With the breakneck pace of today’s digital media landscape, data is key and proactivity is paramount. Nowadays, the tools and capabilities we as marketers have at our fingertips to collect large quantities of incredibly valuable, detailed data drive highly targeted ad campaigns in emerging new spaces daily. But without a keen eye for what conditions will look like down the road, no amount of data can adequately keep brands ahead of the curve.
It wasn’t very many years ago when we saw what almost seemed like a regression with some of the world’s largest brands, where multiple consumer categories were all effectively lumped into one massive advertising mash-up. It was a time where anyone under 25 was carelessly labeled a “millennial,” which largely confused the term in the public consciousness. Though now, as the first quarter of 2019 draws to a close, we’re seeing less of that blanket categorization and more of an intentional study of the burgeoning generation of buyers and professionals known as Generation Z.

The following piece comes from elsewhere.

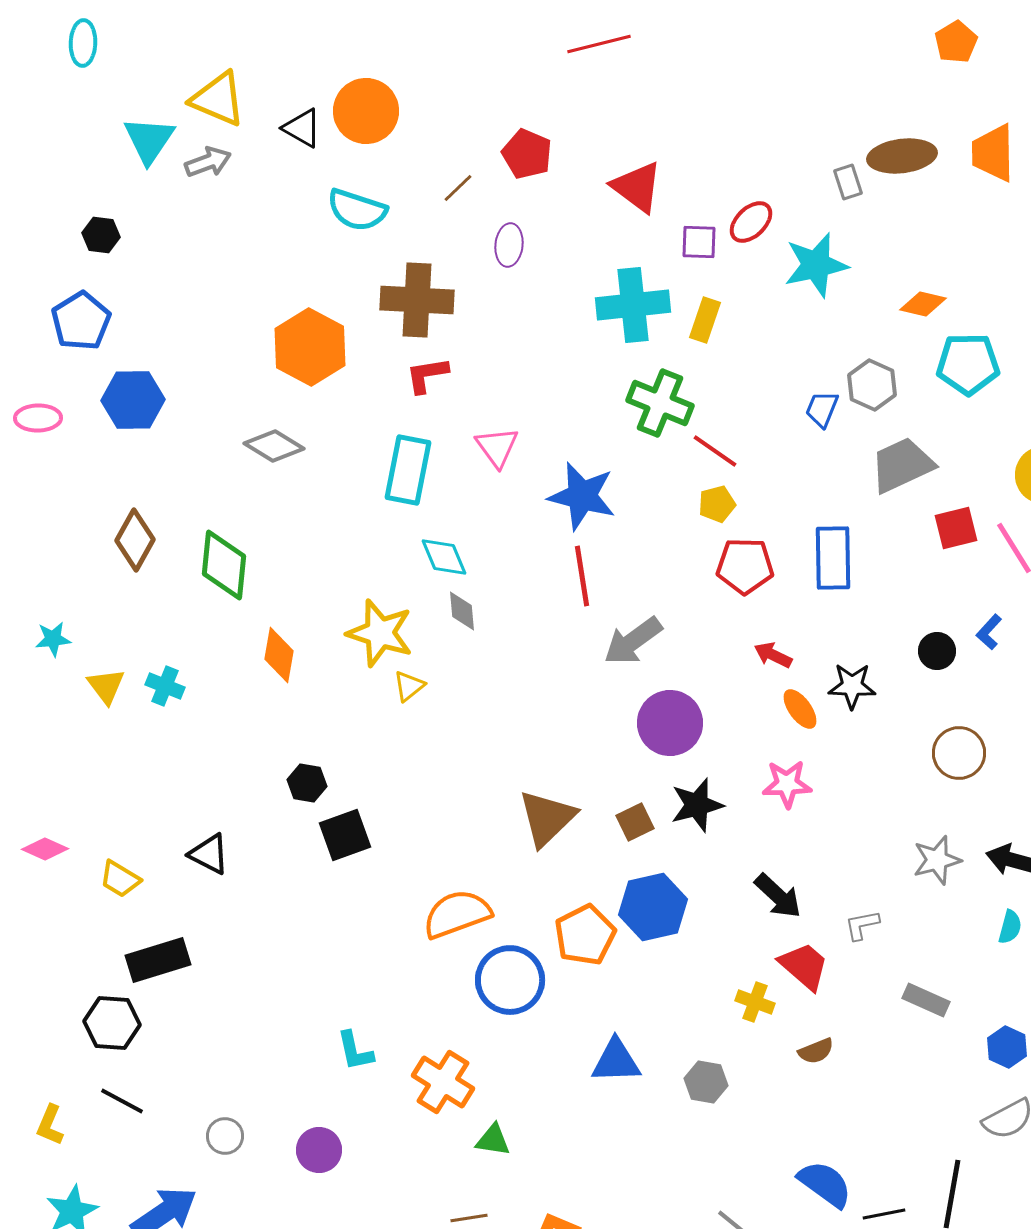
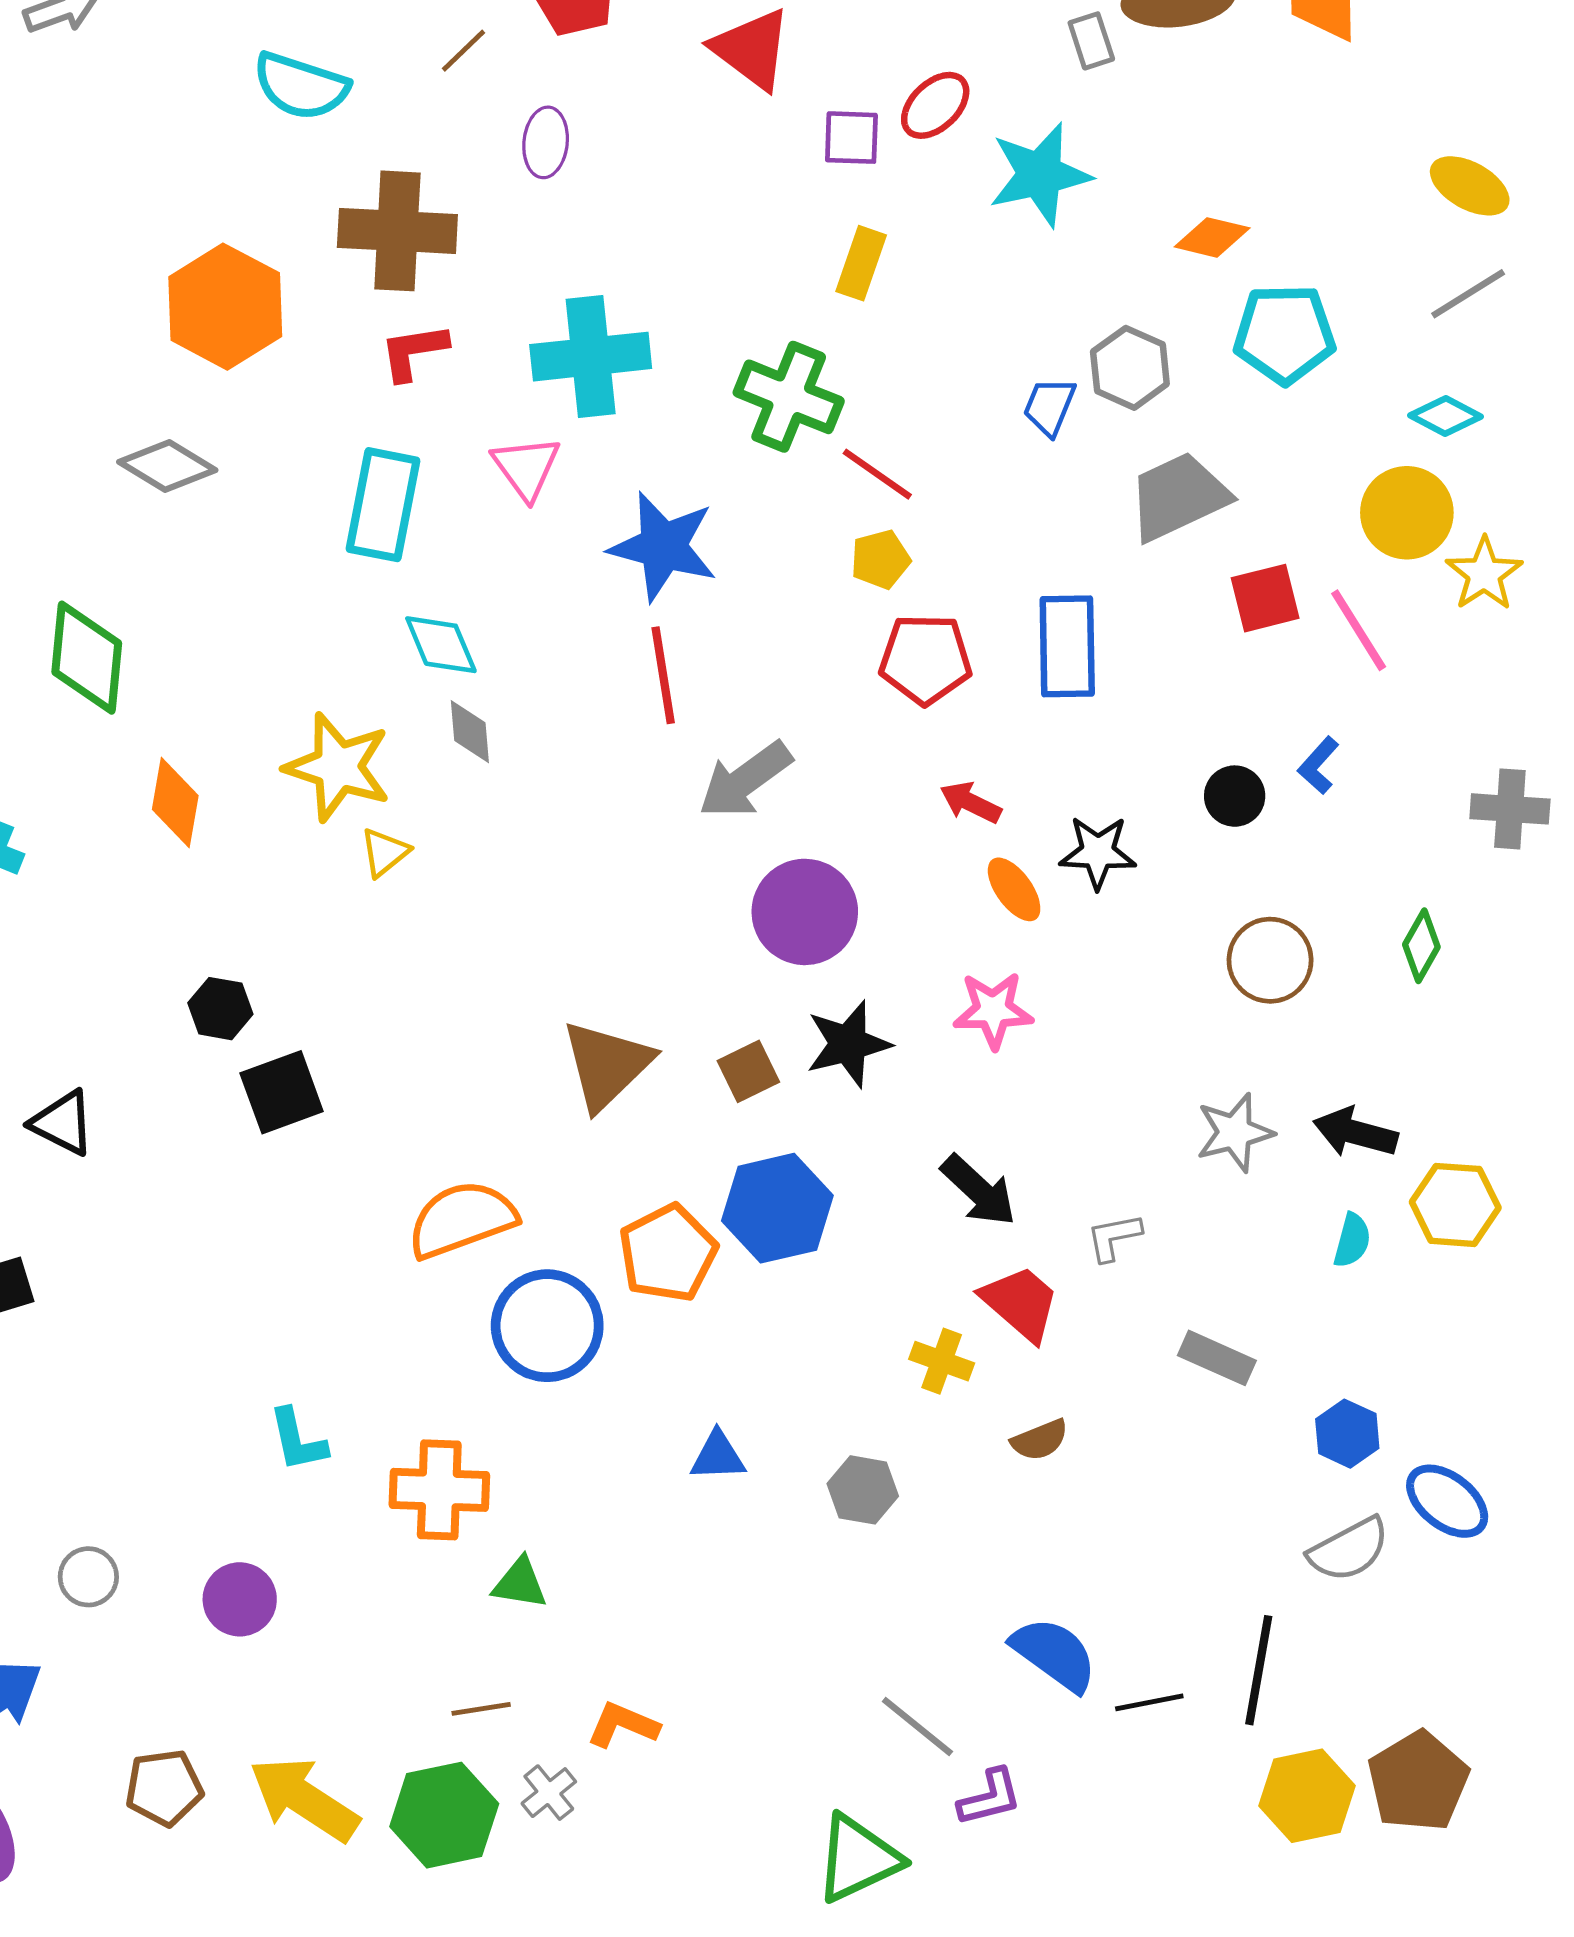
cyan cross: (633, 305) -> (591, 357), moved
blue triangle: (616, 1061) -> (718, 1456), size x0.7
orange cross: (443, 1082) -> (439, 1490), turned -30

For frame of reference, consider Generation Z to be anyone born during the late 1990s into the mid-2000s. The generational cohort that’s succeeding millennials, Generation Z is already projected to be the largest generation of consumers in the country—expected to outpace their millennial counterparts by as soon as 2020. What’s more, the youngest wave of buyers to hit the market is expected to command a spending power of as much as $140 billion. Perhaps even more impactful, however, is the fact that Gen Z exhibits one particular behavior that isn’t commonly seen in marketing statistics of this nature. According to a report compiled by MarketWire, Gen Z’ers influence up to 93 percent of their households’ spending decisions. Distill that down: the youngest members of most households in the country participate in spending decisions. Almost all of the time.
Back to the notion of foresight. Without understanding these particular consumers and their collective potential economic impact on a granular level, brands are going to have a hard time tapping into those newfound dollars reaching our marketplaces. As a result, we’re already beginning to see a shift toward a crop of budding brands that are starting to plant their flags and chip away considerably at the mountainous market share many legacy brands today still enjoy. We’re seeing the Dollar Shave Club take on Gillette, Warby Parker challenge Nationwide Vision, and Netflix take on the goliath networks. Why are these young brands faring so well with younger demographics? Foresight again—knowing where to reach their target consumers and understanding that the spenders of Generation Z live in starkly different places than their advertising ancestors.
A standard 30-second television spot is far more effective in reaching a Baby Boomer than a bright-eyed member of Gen Z, though a thoughtfully placed ad on Spotify or Instagram would easily be in Gen Z’s line of sight and might miss Baby Boomer consumers altogether. Generation Z is carving out new media platforms and advertising spaces faster than anyone can keep up, and meeting them in those places is crucial to building a meaningful business to consumer relationship. Simply put, tapping into Generation Z’s multi-billion-dollar spending potential is an exercise in strategy. The data and statistics are telling us that activating the right strategy to reach these young consumers not only translates into sales and conversions, but could also translate into opening direct marketing pipelines to entire households.
Perhaps the most important facet of successfully reaching Generation Z, though, relies heavily on the notion of authenticity. Our latest demographic of workers, voters and consumers want to buy from honest and relatable brands. They want sustainable practices and operations, ease of access and transparency. Ultimately, capturing a Gen Z customer is going to require building trust.
The buying tropes that define Generation Z will serve to make companies better entities. We’re going to start to see the opposite effect of that regression we encountered in the mid-2000s, where brands take thoughtful considerations into defining their demographic subsets, find new customers in the burgeoning spaces they’re creating for themselves and market to them in honest and relatable ways that promote a brand’s inherit authenticity. Soon, we’ll see the brands that don’t want to make these shifts start to disappear, and the ones that remain will be the ones that successfully tap into Generation Z’s $140 billion spending power.
David Ralls is president of Chandler-based Commit Agency, a brand definition, consumer experience and marketing amplification agency that creatively pushes beyond what’s expected to achieve meaningful, measurable results.